Beyindeki Değişikliklerin Uzun Dönem Takibi
Beyindeki değişiklikleri uzun yıllar boyunca takip eden uzun vadeli çalışmalar oldukça nadirdir. Önceki araştırmalar genellikle anlık görüntüler sunmuş ve bu durum, bireysel beyinlerin yıllar içinde nasıl değiştiğini kapsamlı bir şekilde gösterememiştir. Ancak, katılımcıları ortalama 20 yıl boyunca (bazı bireyler için bu süre 27 yıla kadar çıkmaktadır) izleyen bu çalışma, sağlık durumlarının beyin yaşlanmasını nasıl hızlandırabileceği konusunda yeni ve çarpıcı fikirler sunmaktadır.

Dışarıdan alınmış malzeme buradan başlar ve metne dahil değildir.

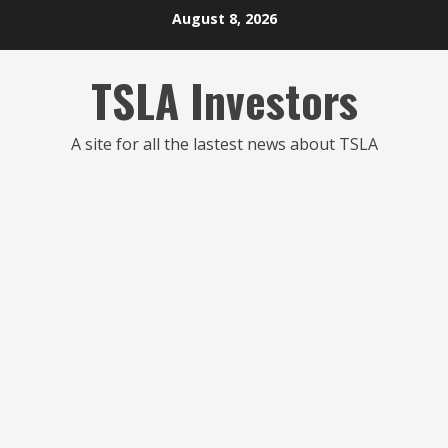
Skip
August 8, 2026
to
content
TSLA Investors
A site for all the lastest news about TSLA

JAMA Network Open dergisinde yayımlanan “Beyin Atrofisinin Hızlanması ve Normal Bilişsel İşlevden Hafif Bilişsel Bozukluğa İlerleme” başlıklı çalışma, araştırmacıların beyindeki atrofilerin hızlanması ile normal bilişsel işlevden MCI’ye (Hafif Bilişsel Bozukluk) ilerleme arasındaki ilişkiyi incelemek için BIOCARD kohortunu kullandığını ortaya koymaktadır.
20 YIL BOYUNCA İNCELENEN KATILIMCILAR
BIOCARD, 1995 yılında Ulusal Sağlık Enstitüleri tarafından başlatılmış ve 2015 ile 2023 yılları arasında Johns Hopkins Üniversitesi’nde devam etmiştir. Çalışmanın başlangıcında ortalama 55 yaşında ve bilişsel olarak normal olan 185 katılımcı seçilmiştir. Bu katılımcılar, 20 yıl boyunca beyin taramaları ve beyin omurilik sıvısı testleri ile izlenmiş, beyin yapılarındaki değişiklikler ve Alzheimer hastalığına bağlı protein seviyeleri dikkatlice ölçülmüştür.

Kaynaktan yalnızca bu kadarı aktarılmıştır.